Both factually inaccurate scientists dont get a main idea from a paper: they "get" the detailed protocol as anyone with a claim to be a scientist knows.If Kurt is right then such a gross departure from the scientific method and they only took the "idea" from the paper and decided their protocols on a whim would explain why the study designs produced unfalsyfiable results and conclusions.One Scientific "sin" lead to another.

The points KURT keeps raising are not supported by any observed data published in any of the papers or even contrary to such observations
 
G

Gerwyn

Guest
Yes, validation of methodology and then validation of a finding are definitely two different levels of validation.

I thought all of those research teams reported acquiring a positive cell line (have not re-read the studies though). And they would have run positive and negative controls with each batch. They knew their resolution. What other type of method validation are you referring to?

Also note that this is still research and not clinical. The original finding is not yet validated by outside labs using different tests on different patient samples that match the original criterion. Therefore, 'whose test is right' is still in question. If the WPI test is for some reason NOT finding XMRV, if there was some type of systematic error, then neither will any validation studies.

no none of the english researchers used a positive cell line in fact McLure et all used a negative cell line

As you said yourself Kurt professional retrovirologists know a lot more than you in these matters and none have raised the possibility of a systematic error of any kind
 
G

Gerwyn

Guest
Yes, validation of methodology and then validation of a finding are definitely two different levels of validation.

I thought all of those research teams reported acquiring a positive cell line (have not re-read the studies though). And they would have run positive and negative controls with each batch. They knew their resolution. What other type of method validation are you referring to?

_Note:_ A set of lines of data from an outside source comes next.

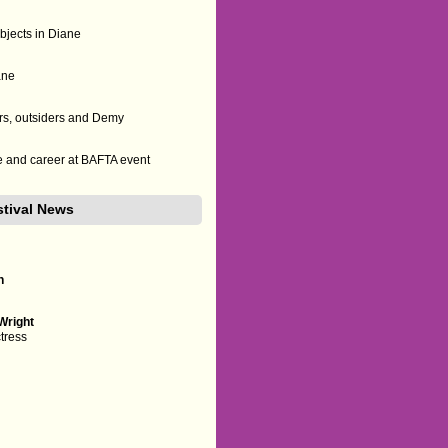
bjects in Diane
ane
s, outsiders and Demy
ife and career at BAFTA event
stival News
n
i
Wright
ctress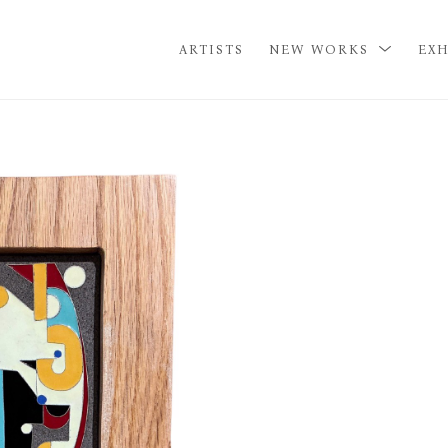
ARTISTS
NEW WORKS
EXH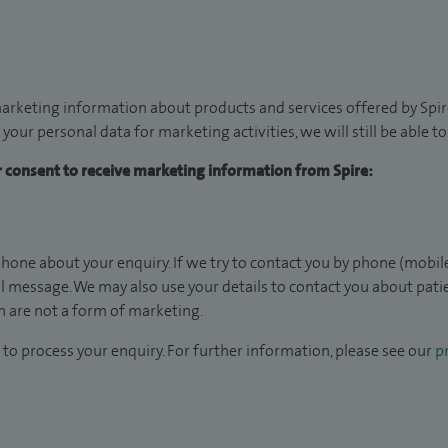
arketing information about products and services offered by Spire
 your personal data for marketing activities, we will still be able 
ur consent to receive marketing information from Spire:
hone about your enquiry. If we try to contact you by phone (mobile
il message. We may also use your details to contact you about pat
 are not a form of marketing.
to process your enquiry. For further information, please see our
pr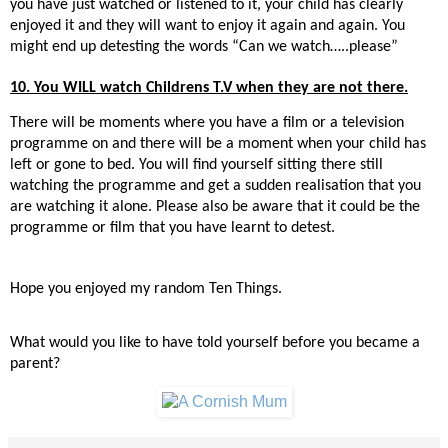
you have just watched or listened to it, your child has clearly
enjoyed it and they will want to enjoy it again and again. You
might end up detesting the words “Can we watch…..please”
10. You WILL watch Childrens T.V when they are not there.
There will be moments where you have a film or a television
programme on and there will be a moment when your child has
left or gone to bed. You will find yourself sitting there still
watching the programme and get a sudden realisation that you
are watching it alone. Please also be aware that it could be the
programme or film that you have learnt to detest.
Hope you enjoyed my random Ten Things.
What would you like to have told yourself before you became a
parent?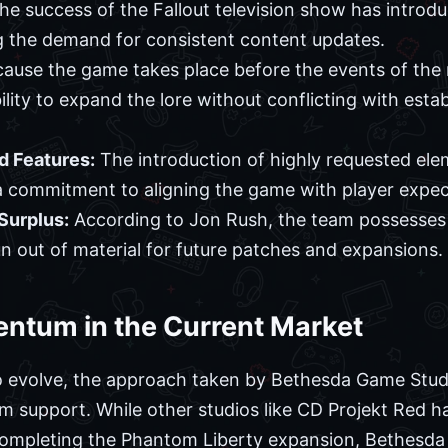
e success of the Fallout television show has introd
g the demand for consistent content updates.
ause the game takes place before the events of the m
lity to expand the lore without conflicting with estab
 Features:
The introduction of highly requested ele
 commitment to aligning the game with player expec
Surplus:
According to Jon Rush, the team possesses 
un out of material for future patches and expansions.
ntum in the Current Market
o evolve, the approach taken by Bethesda Game Studi
rm support. While other studios like CD Projekt Red
completing the Phantom Liberty expansion, Bethesda h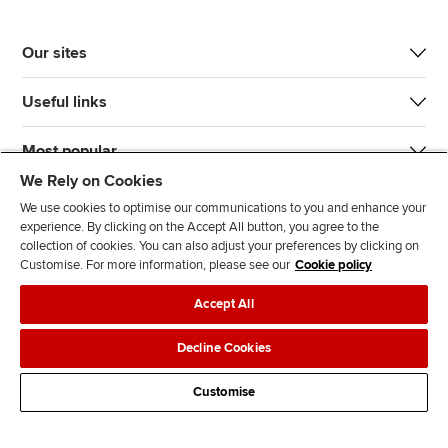
Our sites
Useful links
Most popular
We Rely on Cookies
We use cookies to optimise our communications to you and enhance your
experience. By clicking on the Accept All button, you agree to the
collection of cookies. You can also adjust your preferences by clicking on
Customise. For more information, please see our
Cookie policy
J
F
F
T
F
Accept All
o
o
o
i
i
i
l
l
k
n
Accessibility
Legal policies
Data protection & cookies
Decline Cookies
n
l
l
T
d
Advertising
Site map
Contact us
u
o
o
o
u
Customise
s
w
w
k
s
o
u
u
o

Also note that this is still research and not clinical. The original finding is not yet validated by outside labs using different tests on different patient samples that match the original criterion. Therefore, 'whose test is right' is still in question. If the WPI test is for some reason NOT finding XMRV, if there was some type of systematic error, then neither will any validation studies.

you cant validate a study without validating your assay proceedures without producing unfalsifyable results
 
Messages
78
I'm a little confused about the focus of this thread but my stomach biopsy tested positive to Dr. Chia's enterovirus. Blood tests also positive. I have a lot of stomach issues. I'll get my test results tomorrow from a 24-hour ph acid test (horrible test where they put a tube down your nose and send you home for 24 hours) and a barium swallow and ct scan.

I feel much beter if I don't eat because my food just seems to sit in my esophageous and doesn't digest. I also have gastorparesis.. I also could have a vagus nerve problem. Are these problems from the enterovirus?